There’s a lot of writing out there about the strain on relationships when you leave a religion and your family remains committed. But what about the reverse situation, when your previously unreligious family members suddenly get enthusiastic about Jesus?
It might not be a problem, but if they get enthusiastic about the kind of Christianity which encourages them to separate themselves from worldly people, it can be an extremely painful process. I recently received this email (edited to remove personal details):
I was brought up in the Anglican tradition, just going to church at Christmas and Easter. When I first married my wife she was not especially religious. She was a Catholic, but after several years of marriage, she renounced Catholicism and got heavily involved in the evangelical church. Strangely, her whole family converted very soon after. She would drag me along from time to time to her church, but I never let myself get taken in. One of their congregation even told me that my father was in Hell, even though he was a good and fair man, because he was an agnostic. I am appalled by their beliefs, but what really worries me is the effect it is having on our children. I have two boys under ten years old, and they believe the whole story. I am worried it will ultimately damage them.

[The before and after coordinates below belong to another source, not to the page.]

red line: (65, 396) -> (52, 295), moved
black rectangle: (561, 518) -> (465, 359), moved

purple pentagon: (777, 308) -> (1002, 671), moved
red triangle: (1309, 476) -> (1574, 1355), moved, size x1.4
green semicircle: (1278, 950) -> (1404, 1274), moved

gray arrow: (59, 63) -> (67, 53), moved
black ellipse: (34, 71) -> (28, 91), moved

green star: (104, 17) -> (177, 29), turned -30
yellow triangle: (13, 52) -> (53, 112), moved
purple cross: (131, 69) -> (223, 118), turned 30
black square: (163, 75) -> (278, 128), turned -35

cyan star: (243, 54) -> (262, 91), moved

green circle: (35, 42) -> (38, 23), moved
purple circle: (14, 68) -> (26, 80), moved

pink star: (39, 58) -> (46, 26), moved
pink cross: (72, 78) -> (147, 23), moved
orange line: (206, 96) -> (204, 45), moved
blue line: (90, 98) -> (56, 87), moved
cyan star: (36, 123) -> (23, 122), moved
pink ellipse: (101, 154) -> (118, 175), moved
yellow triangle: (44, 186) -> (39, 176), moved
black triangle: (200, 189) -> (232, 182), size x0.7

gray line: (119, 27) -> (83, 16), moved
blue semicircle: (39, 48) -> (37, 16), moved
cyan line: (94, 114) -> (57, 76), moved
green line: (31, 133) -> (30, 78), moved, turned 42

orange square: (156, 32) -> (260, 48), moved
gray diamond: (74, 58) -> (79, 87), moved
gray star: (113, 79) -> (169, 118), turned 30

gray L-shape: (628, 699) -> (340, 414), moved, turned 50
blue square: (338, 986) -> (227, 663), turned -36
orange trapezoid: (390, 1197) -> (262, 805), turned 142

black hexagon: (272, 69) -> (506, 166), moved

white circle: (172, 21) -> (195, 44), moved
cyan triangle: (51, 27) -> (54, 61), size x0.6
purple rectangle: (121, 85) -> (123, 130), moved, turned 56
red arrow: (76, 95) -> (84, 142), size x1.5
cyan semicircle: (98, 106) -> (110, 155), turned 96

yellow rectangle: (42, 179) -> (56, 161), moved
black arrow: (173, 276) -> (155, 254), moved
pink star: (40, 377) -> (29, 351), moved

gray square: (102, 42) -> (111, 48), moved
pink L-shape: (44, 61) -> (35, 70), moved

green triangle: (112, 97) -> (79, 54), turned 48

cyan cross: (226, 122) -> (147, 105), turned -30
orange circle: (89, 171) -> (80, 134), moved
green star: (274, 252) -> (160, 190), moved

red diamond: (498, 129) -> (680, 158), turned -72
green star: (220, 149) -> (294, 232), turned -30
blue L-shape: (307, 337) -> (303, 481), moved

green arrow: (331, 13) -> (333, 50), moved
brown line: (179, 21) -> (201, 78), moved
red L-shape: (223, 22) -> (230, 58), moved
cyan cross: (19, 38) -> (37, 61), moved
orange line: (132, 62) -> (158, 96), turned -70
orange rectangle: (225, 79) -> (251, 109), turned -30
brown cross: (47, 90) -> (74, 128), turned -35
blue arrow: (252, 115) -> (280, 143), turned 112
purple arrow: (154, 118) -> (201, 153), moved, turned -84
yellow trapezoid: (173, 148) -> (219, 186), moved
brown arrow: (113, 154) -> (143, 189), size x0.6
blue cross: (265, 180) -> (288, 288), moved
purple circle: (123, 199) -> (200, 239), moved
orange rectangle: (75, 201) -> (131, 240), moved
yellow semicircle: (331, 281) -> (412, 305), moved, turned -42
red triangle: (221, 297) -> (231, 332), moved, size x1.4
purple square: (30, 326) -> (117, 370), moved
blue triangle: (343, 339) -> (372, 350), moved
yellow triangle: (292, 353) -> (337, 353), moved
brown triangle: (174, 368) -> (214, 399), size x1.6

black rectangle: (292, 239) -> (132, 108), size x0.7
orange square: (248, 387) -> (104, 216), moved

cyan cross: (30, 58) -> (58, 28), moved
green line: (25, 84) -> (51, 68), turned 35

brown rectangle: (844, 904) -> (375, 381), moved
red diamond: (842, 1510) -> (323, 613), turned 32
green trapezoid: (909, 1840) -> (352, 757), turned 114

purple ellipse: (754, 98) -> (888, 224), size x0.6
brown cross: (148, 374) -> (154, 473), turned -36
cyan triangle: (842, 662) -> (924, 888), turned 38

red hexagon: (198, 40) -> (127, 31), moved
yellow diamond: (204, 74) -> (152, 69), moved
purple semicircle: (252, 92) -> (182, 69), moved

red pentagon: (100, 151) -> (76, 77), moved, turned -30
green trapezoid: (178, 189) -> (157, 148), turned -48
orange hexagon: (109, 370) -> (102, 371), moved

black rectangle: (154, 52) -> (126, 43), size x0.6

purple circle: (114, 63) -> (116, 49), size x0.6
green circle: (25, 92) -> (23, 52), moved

I am finding it quite isolating and I think a lot of people are starting to avoid us too. She is also not keen on my non-religious friends and has made it clear they are not welcome, and so slowly but surely, I am losing my friends.
The email ended with a plea for advice. It’s not the first email I’ve received like that. One came from a woman who was losing touch with her grandchildren. Her daughter had married an evangelical missionary, and now the grandparents were being frozen out of the family life. Her granddaughter had told her she would burn in hell, and she and her husband were no longer invited to visit. Other (Christian) relatives were still in contact, and they insisted there was no problem. The children were being home educated, and my correspondent was worried about the quality of their education.
I have been in this situation from the other side, although thankfully not quite so extremely. My grandparents had relatively little involvement in my family’s life. We did visit them for Sunday lunches occasionally, and they came to visit us too. It wasn’t that we froze them out. It was that we were so busy with church activities that we had little time for family. At its height, we were attending two church services on a Sunday, one on a Wednesday, a youth group on Friday, and sometimes additional prayer meetings and music rehearsals. It takes over your life.
What little time we did spend with my grandparents was often directed at trying to get them Born Again. If we could get my grandad to say the sinner’s prayer, it wouldn’t matter that we hadn’t spent time with him here on Earth. We’d have all of eternity in heaven to make up for it. It drove a wedge between us. I wish more than anything my grandad could have lived to see me escape from that mindset.
The irony is that somewhere, there’s a Christian blogger answering the other side of this question: someone writing to ask what to do about her spouse who resolutely refuses to accept Jesus.
Like I said, I don’t have an answer, so I’m throwing this open to readers.
What would you say to people in this situation?
What do you do if your family joins a religion that pushes you away?